WORK TO COMPLETE - This task calls for copying every line of the records that includes the word "know".

RECORDS SUPPLIED -
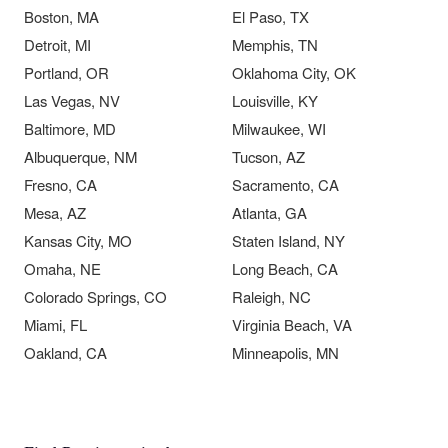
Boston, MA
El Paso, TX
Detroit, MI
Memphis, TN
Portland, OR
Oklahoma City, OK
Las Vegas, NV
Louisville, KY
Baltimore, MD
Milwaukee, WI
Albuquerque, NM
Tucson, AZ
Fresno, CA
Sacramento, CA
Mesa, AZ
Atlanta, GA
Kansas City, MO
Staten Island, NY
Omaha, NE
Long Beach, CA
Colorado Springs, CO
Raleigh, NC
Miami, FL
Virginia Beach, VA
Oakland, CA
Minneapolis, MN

* * *

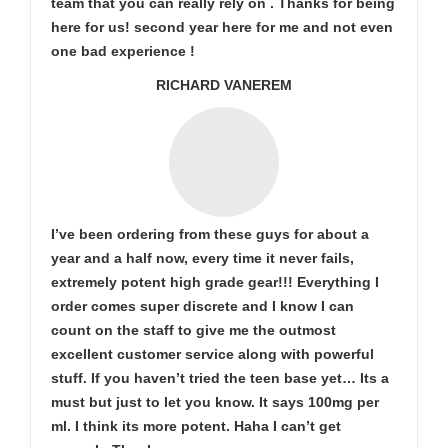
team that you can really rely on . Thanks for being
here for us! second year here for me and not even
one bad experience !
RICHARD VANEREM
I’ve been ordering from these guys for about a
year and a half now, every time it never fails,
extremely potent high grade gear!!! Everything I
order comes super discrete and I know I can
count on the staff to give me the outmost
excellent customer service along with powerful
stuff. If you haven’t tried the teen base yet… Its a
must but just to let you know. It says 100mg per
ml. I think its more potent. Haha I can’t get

* * *

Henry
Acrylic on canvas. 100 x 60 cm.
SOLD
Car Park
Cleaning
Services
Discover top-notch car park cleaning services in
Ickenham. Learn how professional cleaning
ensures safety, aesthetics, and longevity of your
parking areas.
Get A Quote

REPLY -
order comes super discrete and I know I can
must but just to let you know. It says 100mg per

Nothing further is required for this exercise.